Helft werkgevers heeft geen protocol ongewenste omgangsvormen
42% van de vrouwen heeft wel eens te maken gehad met seksueel getinte opmerkingen, schunnige woorden of sissen op de werkvloer. Dat blijkt uit onderzoek van het CNV, uitgevoerd door Maurice de Hond. Vooral in kleine bedrijven (minder dan 10 werknemers) ervaren vrouwen seksuele intimidatie. Terwijl dat juist vaak de bedrijven zijn die geen PSA-beleid of protocol ongewenste omgangsvormen hebben.
Het onderzoek, waarvoor de vakbond 3.000 werkenden ondervroeg, toont meer zorgwekkende cijfers: 11% van de vrouwen heeft te maken gehad met seksuele intimidatie door de leidinggevende. Dat is extra kwalijk, omdat het om machtsmisbruik gaat. Leidinggevenden zouden juist een veilige werkomgeving moeten bieden. Nu kunnen slachtoffers vaak geen kant op omdat ze bang zijn voor de gevolgen, bijvoorbeeld het verlies van hun baan.
Kleine mkb’ers
Uit het onderzoek blijkt dat er binnen kleine bedrijven meer sprake is van meer seksueel getinte opmerkingen, meer intimidatie via de digitale weg en vaker seksuele intimidatie door de baas. Doordat iedereen elkaar kent, is het lastiger om seksuele intimidatie te bespreken. Daarnaast blijkt dat bijna 80% van de kleine bedrijven geen PSA-beleid of protocol ongewenste omgangsvormen. Er is daardoor vaak ook geen meldpunt of meldprocedure. Gevolg is dat slachtoffers het gevoel hebben dat ze klem zitten.
Wettelijke verplichting
Seksuele intimidatie is net als pesten, discriminatie en agressie een vorm van psychosociale arbeidsbelasting (PSA), factoren die stress op het werk kunnen veroorzaken en waar werknemers letterlijk ziek van kunnen worden. Volgens de wet zijn werkgevers verplicht om PSA in hun bedrijf zoveel mogelijk te voorkomen.

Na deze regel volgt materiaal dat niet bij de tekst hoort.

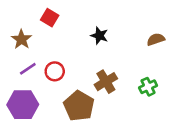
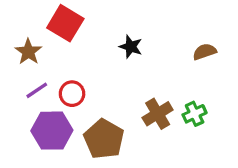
red square: (50, 18) -> (65, 23), size x1.5
brown cross: (106, 82) -> (158, 114), moved
purple hexagon: (23, 105) -> (52, 131), moved

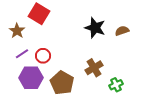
black star: (131, 47) -> (95, 28), moved, size x1.5
green cross: (195, 114) -> (116, 85), moved

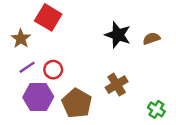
green cross: (116, 85) -> (156, 109), moved, turned -32

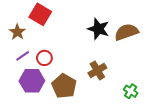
brown semicircle: (151, 39) -> (126, 32), size x1.6

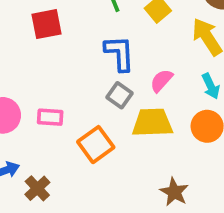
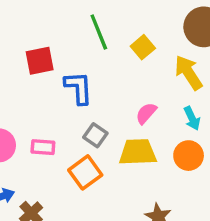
blue L-shape: (119, 53) -> (78, 88), moved
gray square: (119, 95) -> (95, 135), moved

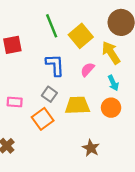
yellow square: (143, 47) -> (81, 36), size x1.5
blue L-shape: (78, 88) -> (55, 65), moved
pink semicircle: (146, 113) -> (87, 70), moved

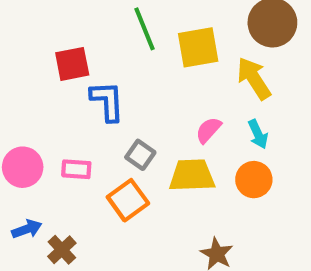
yellow square: (81, 36) -> (198, 47), turned 30
blue L-shape: (55, 65) -> (107, 101), moved
pink semicircle: (87, 70) -> (208, 130), moved

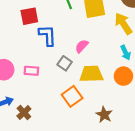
pink semicircle: (208, 130) -> (82, 46), moved
orange square: (128, 200) -> (72, 96), moved

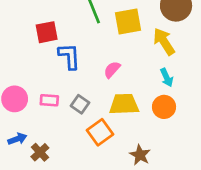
gray square: (65, 63) -> (80, 104), moved

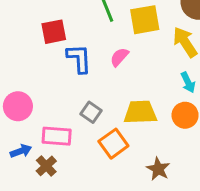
pink semicircle: (112, 70) -> (119, 57), moved
pink rectangle: (49, 100) -> (57, 136), moved, size x1.4

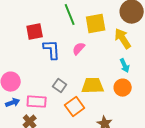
blue arrow: (21, 151) -> (13, 103), moved

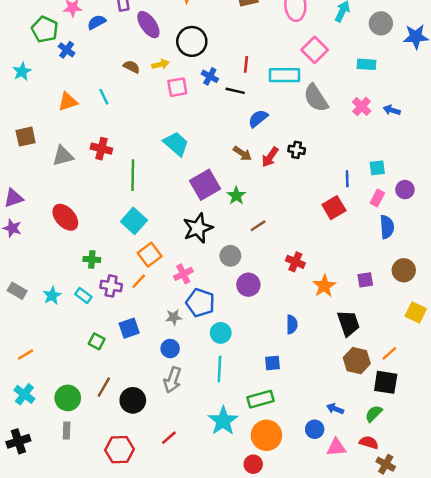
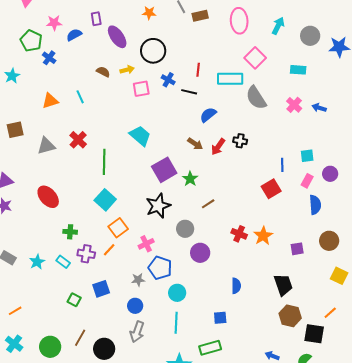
red cross: (101, 149) -> (78, 140), turned 30
orange star: (324, 286) -> (263, 236), moved
orange line: (389, 353) -> (330, 313), moved

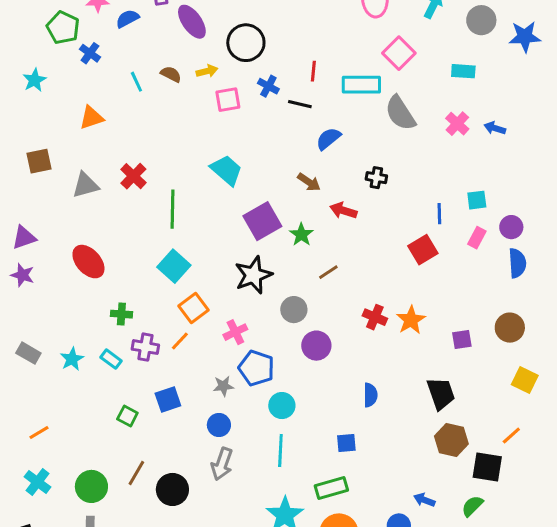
cyan line: (80, 97) -> (136, 82), moved
red arrow: (218, 147) -> (343, 211), moved, turned 72
blue semicircle: (315, 205) -> (517, 263), moved

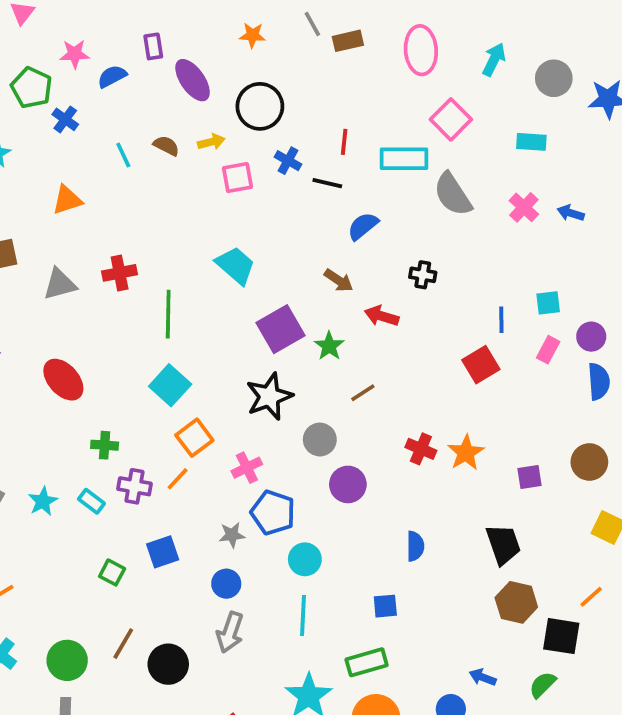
red cross: (133, 176) -> (120, 273), turned 35

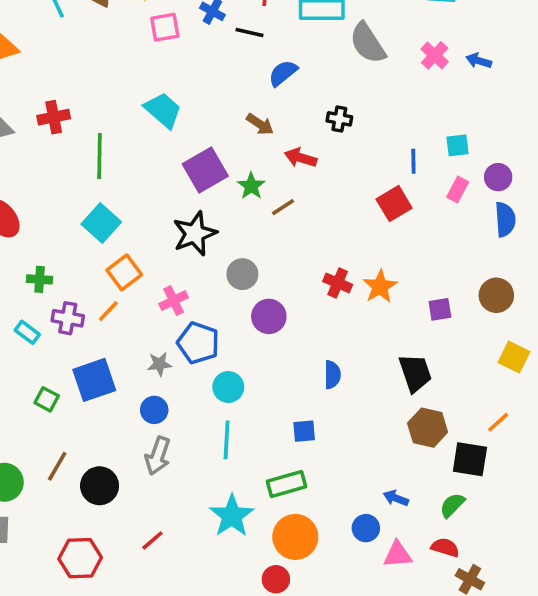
brown line: (363, 393) -> (283, 207), moved
blue square: (163, 552) -> (94, 380), size x1.4

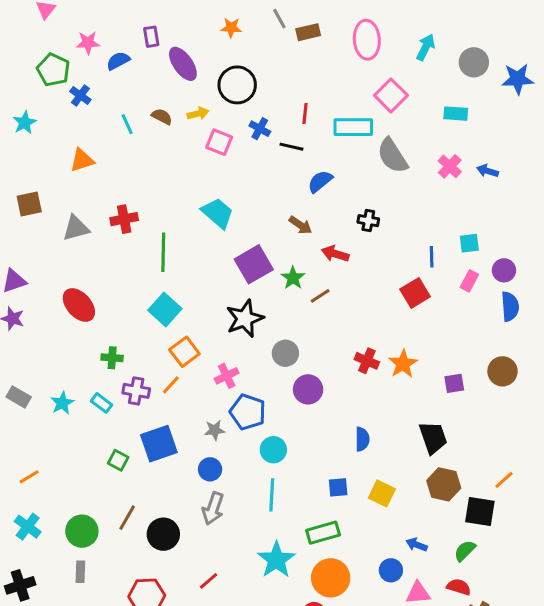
pink square: (165, 27) -> (219, 142), turned 32
yellow square: (514, 357) -> (382, 493), moved

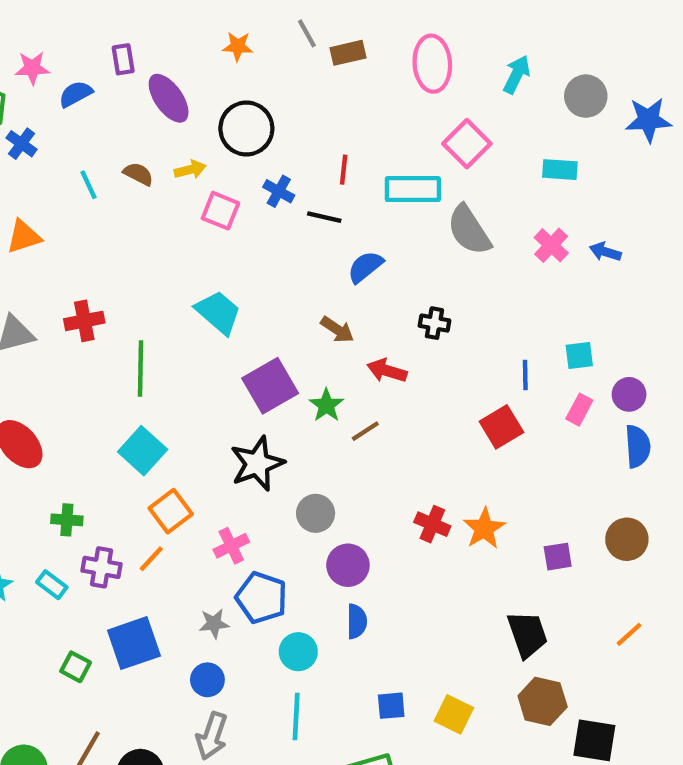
blue semicircle: (362, 439) -> (357, 621), moved
orange line: (504, 480) -> (629, 634), moved

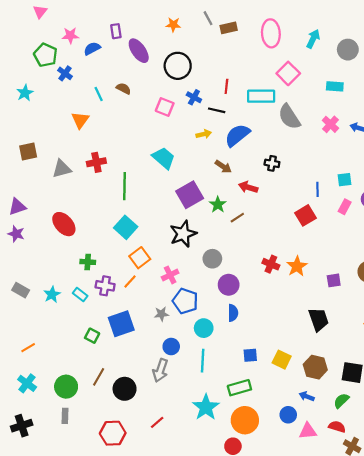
yellow arrow: (190, 170) -> (204, 134), moved
orange triangle: (24, 237) -> (80, 120), moved, turned -36
blue semicircle: (365, 267) -> (237, 135), size x1.4
blue circle: (207, 680) -> (171, 347), moved
brown hexagon: (543, 701) -> (315, 367), moved

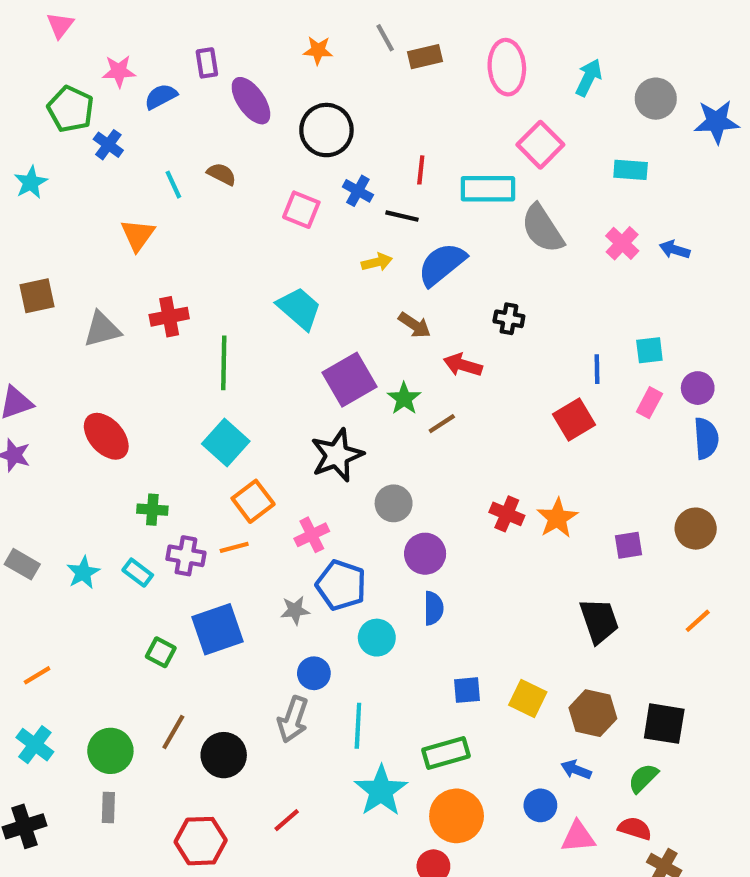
orange line: (130, 281) -> (234, 547), turned 32
cyan line: (203, 361) -> (358, 726), moved

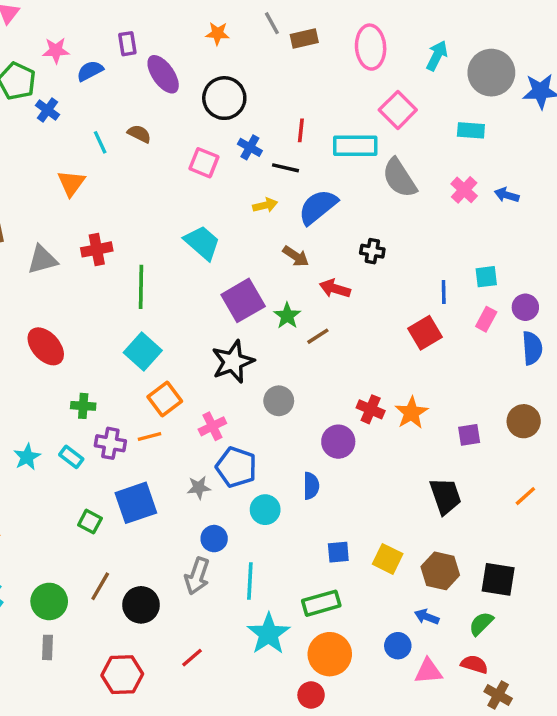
gray circle: (656, 99) -> (491, 73), size x1.4
purple circle: (425, 554) -> (338, 442), moved

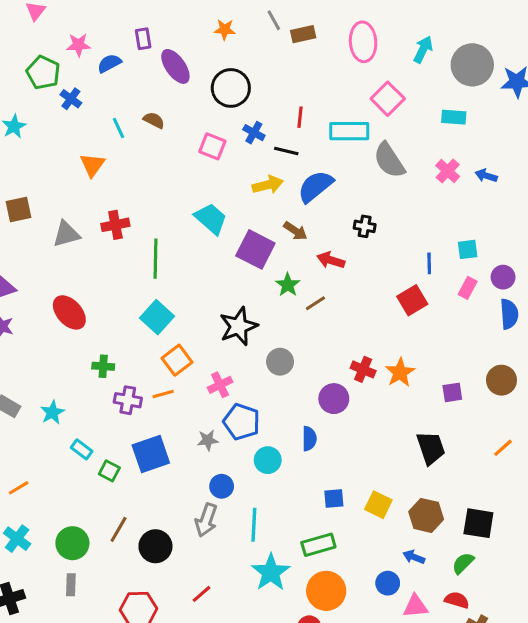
yellow arrow: (265, 205) -> (268, 185), size x1.4
purple square: (243, 300) -> (255, 249), moved, turned -33
cyan rectangle: (71, 457) -> (82, 449), moved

PSA-beleid werkt aantoonbaar
En daar wringt de schoen. Het CNV-onderzoek laat zien dat bijna de helft van de bedrijven geen PSA-beleid en/of protocol ongewenste omgangsvormen heeft. Daarbij geldt vaak: hoe kleiner het bedrijf, hoe kleiner de kans dat er minder beleid of protocol er is. Dat terwijl CNV-cijfers laten zien dat het ontwikkelen van beleid op dit gebied aantoonbaar werkt: grotere bedrijven hebben vaker een protocol ongewenste omgangsvormen en kampen minder vaak met seksuele intimidatie.
Drempel verlagen
Slachtoffers van seksuele intimidatie vinden het vaak lastig om hierover te praten. Maar vaak blijkt dat hoe langer de situatie duurt, hoe ernstiger de gevolgen zijn. Maak daarom de drempel om erover te praten zo laag mogelijk. Het beleid psychosociale arbeidsbelasting biedt een goede houvast. Hierin nemen werkgevers onder meer een protocol ongewenste omgangsvormen op, met daarin de afspraken over hoe men binnen het bedrijf omgaat met ongewenst gedrag. Welk gedrag wordt wel en niet geaccepteerd en wat zijn de gevolgen van het gedrag? Deze afspraken scheppen duidelijkheid.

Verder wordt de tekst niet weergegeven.